Source information:
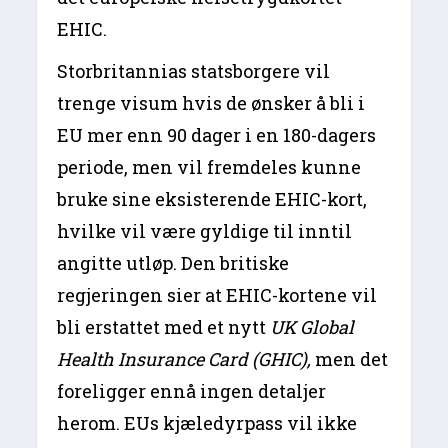
EHIC.
Storbritannias statsborgere vil
trenge visum hvis de ønsker å bli i
EU mer enn 90 dager i en 180-dagers
periode, men vil fremdeles kunne
bruke sine eksisterende EHIC-kort,
hvilke vil være gyldige til inntil
angitte utløp. Den britiske
regjeringen sier at EHIC-kortene vil
bli erstattet med et nytt
UK Global
Health Insurance Card (GHIC),
men det
foreligger ennå ingen detaljer
herom. EUs kjæledyrpass vil ikke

How to complete this task: Take the line that contains "periode, men vil fremdeles kunne" and every line after it through the end of the listing above, and repeat them exactly.

Answer section:
periode, men vil fremdeles kunne
bruke sine eksisterende EHIC-kort,
hvilke vil være gyldige til inntil
angitte utløp. Den britiske
regjeringen sier at EHIC-kortene vil
bli erstattet med et nytt
UK Global
Health Insurance Card (GHIC),
men det
foreligger ennå ingen detaljer
herom. EUs kjæledyrpass vil ikke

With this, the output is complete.